Actualidad

Viaje al fondo de la locura

Published

on

Una crónica de Eloy Jáuregui

1.

Y decía. Caminé por la Av. Del Ejército. Chompa vieja sin camisa, pantalón de trapeador, zapatillas en la última lona. Jorobado en extremo, tomado de mis propias manos, el pelo hirsuto de mi barba rala y un terror de cojones para el jabón y el agua. Despacio, arrastrando los pies, llegué hasta la puerta principal, gané la gran alameda central empedrada y un brazo me cogió por el hombro. «Oye, tus papeles», dijo una voz con «fotocheck». Yo entregué la copia de mi electoral y me señalaron una vieja edificación sobre el corredor de la derecha. Eran los consultorios externos, el lobby del infierno, hasta ahí llegue con mi muerte a plazos y mi perplejidad.

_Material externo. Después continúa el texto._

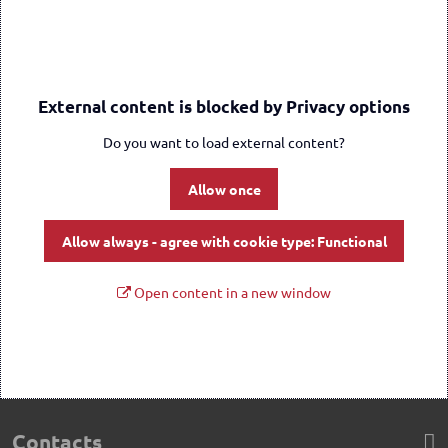
External content is blocked by Privacy options
Do you want to load external content?
Allow once
Allow always - agree with cookie type: Functional
Open content in a new window
Contacts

Era una mañana de agosto y yo con toda la apariencia del loco había ganado la calle. Como otros tantos de cientos de enfermos mentales que deambulan por las calles de Lima. Ya, disfrazado y temprano estaba a la buena de Dios. El manicomio me serviría para escribir una crónica que obligaría a las autoridades una semana más tarde a declarar en emergencia el hospital. Tres días estuve internado –al final contra mi voluntad– y conviví en los linderos de la tolerancia más curtida. Al final, valió la pena, la cordura no era mi fuerte pero con ella, descubrí que la vida sí se puede soportar sólo con ella, aunque de forma infrahumana.

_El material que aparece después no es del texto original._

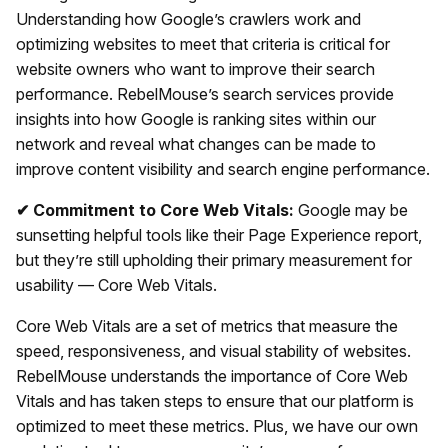
Understanding how Google’s crawlers work and
optimizing websites to meet that criteria is critical for
website owners who want to improve their search
performance. RebelMouse’s search services provide
insights into how Google is ranking sites within our
network and reveal what changes can be made to
improve content visibility and search engine performance.
✔ Commitment to Core Web Vitals:
Google may be
sunsetting helpful tools like their Page Experience report,
but they’re still upholding their primary measurement for
usability — Core Web Vitals.
Core Web Vitals are a set of metrics that measure the
speed, responsiveness, and visual stability of websites.
RebelMouse understands the importance of Core Web
Vitals and has taken steps to ensure that our platform is
optimized to meet these metrics. Plus, we have our own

En aquel tiempo y mientras me preguntaba si el Perú era un país depresivo, ponía en mis labios aquello que pregonaba el Dr. Baltasar Caravedo respecto al por qué los pobladores de Monsefú, hasta 1910, seguían guardando luto por la muerte de Atahualpa. El Perú de Alan García no había cambiado mucho en relación a este aserto. El luto depresivo seguía entre nosotros tanto como la pena. Audaz me profundicé en el tema y llegué a la conclusión que, aunque cueste creerlo, existía una enfermedad original peruana: la neurosis depresiva.

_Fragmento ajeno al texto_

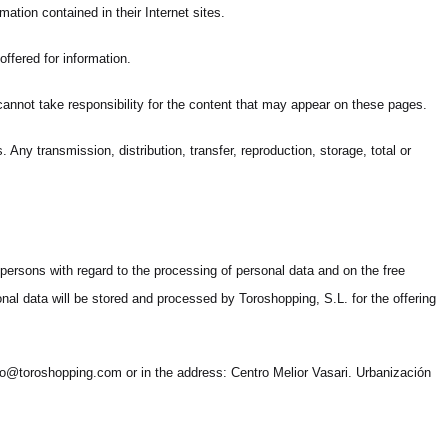
mation contained in their Internet sites.
ffered for information.
 cannot take responsibility for the content that may appear on these pages.
Any transmission, distribution, transfer, reproduction, storage, total or
 persons with regard to the processing of personal data and on the free
al data will be stored and processed by Toroshopping, S.L. for the offering
 info@toroshopping.com or in the address: Centro Melior Vasari. Urbanización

Justo en esos años ocurrió un suceso que colocó a la salud mental del país en alerta roja. En el hospital Larco Herrera, la huelga indefinida de paramédicos, la falta de alimentación y medicinas, habían provocado en menos de una semana nueve muertos y la tragedia se sumaba a la falta de recursos en el Ministerio de Salud que colocó a los enfermos en el peldaño más bajo de la condición humana. Yo era un pichón de cronista y veía cada día como mis solicitudes para ingresar al más grandes hospital de enfermos mentales de Lima eran rechazadas sin ninguna explicación. Así no tuve otra solución.

Foto. Caretas

2.

¿Doctor Fernández o doctor Díaz?, me preguntó una mujer de mandil blanco, herméticamente blanco y en desgracia. «No sé, vengo por primera vez, soy borracho y quiero matar a mi padre», dije. El que oficiaba de huachimán y enfermero y que también era interno, me miró con satisfacción, «uno más», pensó. Pagué con unas monedas por la consulta en la ventanilla del fondo del pasillo y recibí a cambio un ticket mimeografiado y ciento de mirada ágrafas. Salí del pabellón e ingresé a la otra vida. Al fin, ya tenía el pasaporte para conocer las tinieblas del horror y apenas eran las ocho y cuarto de la mañana. Cierto, sudaba como un descosido.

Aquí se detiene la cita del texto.